In my experience, few importers are able to find one or two homerun products that they can rely on to bring a steady, prosperous income indefinitely. This is assuming of course that your products don’t have patents that protect them from being imported by others.
Do a survey of a few products in your house and look at where they were made. You’ll find the very high tech products are made in countries like the USA, Japan, etc. and the simplest products are made in countries like China
Secret #8: Pick a Product That Isn’t Counterfeit/Trademarked/Patented
Hopefully this point makes sense without explanation but for some it may not. More over, it’s easy for even the most intellectual property conscious individual to run into problems when importing from China.
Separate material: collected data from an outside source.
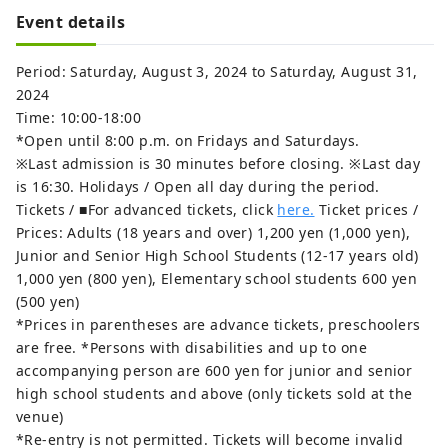
Event details
Period: Saturday, August 3, 2024 to Saturday, August 31,
2024
Time: 10:00-18:00
*Open until 8:00 p.m. on Fridays and Saturdays.
※Last admission is 30 minutes before closing. ※Last day
is 16:30. Holidays / Open all day during the period.
Tickets / ■For advanced tickets, click
here.
Ticket prices /
Prices: Adults (18 years and over) 1,200 yen (1,000 yen),
Junior and Senior High School Students (12-17 years old)
1,000 yen (800 yen), Elementary school students 600 yen
(500 yen)
*Prices in parentheses are advance tickets, preschoolers
are free. *Persons with disabilities and up to one
accompanying person are 600 yen for junior and senior
high school students and above (only tickets sold at the
venue)
*Re-entry is not permitted. Tickets will become invalid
Do not import counterfeit products. This goes without saying. If there is a brand name attached to a product that you recognize in the west, i.e. Apple, Samsung, Gucci, Rolex, etc. then this product is almost certainly counterfeit. If you see a little ® or ™ sign beside a product, then it is trademarked and therefore a counterfeit product. Most individuals do not accidentally import branded products (but quite a few try to deliberately import such products) so hopefully this will not be an issue for you.
However, it is sometimes easy to accidentally import patented products, which are in essence counterfeit products. China takes intellectual property laws like patents quite a bit more liberally than we do in the West, which is probably no surprise to many. That aside, a patent valid in the USA or other country is not necessarily applicable in China, which muddies the water even further. A Supplier will not hesitate to sell you a product that is patented in your home country and more importantly, they won’t research whether a product is patented in your country. That’s your job.
Determining whether a product is patented is simple. Most patented products clearly say on the product packaging that they are patented. If you’ve seen many different brands of a particular product being sold in stores, then it probably is not patented. If a product has been around for a very long time (generally 20 years or more) then it probably isn’t patented. We recommend you to buy some long sleeve wedding dresses at http://www.dhgate.com/wholesale/long+sleeve+wedding+dresses.html.
In my experience, my company’s homerun products seem to have about 1-2 years before competition enters the market and brings our prices down considerably. Subsequently, I am constantly on the lookout for new products to be the next home run, or ways to improve our existing products that differentiate them from the competition.